A Blockchain-based Model for Securing Data Pipeline in a Heterogeneous
Information System
- URL: http://arxiv.org/abs/2401.09240v1
- Date: Wed, 17 Jan 2024 14:40:09 GMT
- Title: A Blockchain-based Model for Securing Data Pipeline in a Heterogeneous
Information System
- Authors: MN Ramahlosi, Y Madani, A Akanbi
- Abstract summary: This article presents a blockchain-based model for securing data pipelines in a heterogeneous information system.
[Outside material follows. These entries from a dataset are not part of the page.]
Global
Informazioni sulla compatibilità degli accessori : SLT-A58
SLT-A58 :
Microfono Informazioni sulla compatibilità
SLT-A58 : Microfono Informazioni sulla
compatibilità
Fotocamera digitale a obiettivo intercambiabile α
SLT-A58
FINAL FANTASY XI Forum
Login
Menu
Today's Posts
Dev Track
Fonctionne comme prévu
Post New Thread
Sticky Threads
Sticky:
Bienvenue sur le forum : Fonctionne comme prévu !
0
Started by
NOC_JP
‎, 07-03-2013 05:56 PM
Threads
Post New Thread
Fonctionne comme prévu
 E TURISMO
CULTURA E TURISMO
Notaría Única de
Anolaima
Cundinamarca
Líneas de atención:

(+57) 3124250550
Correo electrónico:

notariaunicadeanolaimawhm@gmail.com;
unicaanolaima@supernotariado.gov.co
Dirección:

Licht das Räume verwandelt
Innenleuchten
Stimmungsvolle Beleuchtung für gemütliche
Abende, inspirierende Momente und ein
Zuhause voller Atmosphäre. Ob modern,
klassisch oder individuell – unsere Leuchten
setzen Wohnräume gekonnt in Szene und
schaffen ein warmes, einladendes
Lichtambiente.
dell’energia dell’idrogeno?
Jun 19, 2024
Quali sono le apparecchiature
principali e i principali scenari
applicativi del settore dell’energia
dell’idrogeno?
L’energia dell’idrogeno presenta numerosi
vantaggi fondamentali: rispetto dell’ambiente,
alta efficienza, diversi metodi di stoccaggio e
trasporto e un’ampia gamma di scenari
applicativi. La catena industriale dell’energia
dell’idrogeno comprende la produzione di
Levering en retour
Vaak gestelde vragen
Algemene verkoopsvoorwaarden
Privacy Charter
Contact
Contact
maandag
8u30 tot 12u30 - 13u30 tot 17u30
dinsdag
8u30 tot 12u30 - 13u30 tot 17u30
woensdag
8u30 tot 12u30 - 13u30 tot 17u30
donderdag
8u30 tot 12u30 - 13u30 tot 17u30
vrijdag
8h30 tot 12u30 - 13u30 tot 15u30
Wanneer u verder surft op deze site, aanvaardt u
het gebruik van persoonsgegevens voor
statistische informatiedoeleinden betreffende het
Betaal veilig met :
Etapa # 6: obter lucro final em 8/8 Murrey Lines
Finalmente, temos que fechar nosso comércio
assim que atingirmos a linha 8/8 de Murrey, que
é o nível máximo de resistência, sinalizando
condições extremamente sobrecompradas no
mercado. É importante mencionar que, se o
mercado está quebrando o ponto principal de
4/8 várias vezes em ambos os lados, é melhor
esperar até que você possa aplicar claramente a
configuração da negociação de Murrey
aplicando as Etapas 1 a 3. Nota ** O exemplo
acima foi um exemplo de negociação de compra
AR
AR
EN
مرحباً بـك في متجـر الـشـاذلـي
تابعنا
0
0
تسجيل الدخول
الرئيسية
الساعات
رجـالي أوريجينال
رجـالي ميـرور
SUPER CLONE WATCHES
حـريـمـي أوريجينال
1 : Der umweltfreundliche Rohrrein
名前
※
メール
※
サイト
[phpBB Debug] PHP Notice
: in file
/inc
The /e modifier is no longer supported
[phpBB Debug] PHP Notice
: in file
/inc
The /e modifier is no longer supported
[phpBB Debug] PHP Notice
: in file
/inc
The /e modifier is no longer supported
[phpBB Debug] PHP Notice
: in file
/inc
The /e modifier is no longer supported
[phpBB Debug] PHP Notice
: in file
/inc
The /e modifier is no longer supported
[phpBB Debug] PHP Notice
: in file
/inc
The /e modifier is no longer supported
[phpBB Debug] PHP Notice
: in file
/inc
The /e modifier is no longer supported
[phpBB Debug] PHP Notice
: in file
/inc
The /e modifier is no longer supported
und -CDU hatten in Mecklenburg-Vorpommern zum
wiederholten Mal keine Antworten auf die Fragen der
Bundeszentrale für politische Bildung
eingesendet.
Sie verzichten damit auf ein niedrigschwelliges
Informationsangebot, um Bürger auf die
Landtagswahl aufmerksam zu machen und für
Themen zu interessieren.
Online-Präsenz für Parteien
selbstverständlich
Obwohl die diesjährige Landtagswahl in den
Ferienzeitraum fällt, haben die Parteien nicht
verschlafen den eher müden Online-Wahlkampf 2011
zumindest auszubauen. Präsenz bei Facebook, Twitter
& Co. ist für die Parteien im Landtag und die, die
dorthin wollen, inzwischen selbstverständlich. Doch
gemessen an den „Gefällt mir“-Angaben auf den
The model is designed to ensure data integrity, confidentiality, and authenticity in a decentralized manner.
- Score: 0.0
- License: http://creativecommons.org/licenses/by-nc-sa/4.0/
- Abstract: In our digital world, access to personal and public data has become an item
of concern, with challenging security and privacy aspects. Modern information
systems are heterogeneous in nature and have an inherent security
vulnerability, which is susceptible to data interception and data modification
due to unsecured communication data pipelines between connected endpoints. This
re-search article presents a blockchain-based model for securing data pipelines
in a heterogeneous information system using an integrated multi-hazard early
warning system (MHEWS) as a case study. The proposed model utilizes the
inherent security features of blockchain technology to address the security and
privacy concerns that arise in data pipelines. The model is designed to ensure
data integrity, confidentiality, and authenticity in a decentralized manner.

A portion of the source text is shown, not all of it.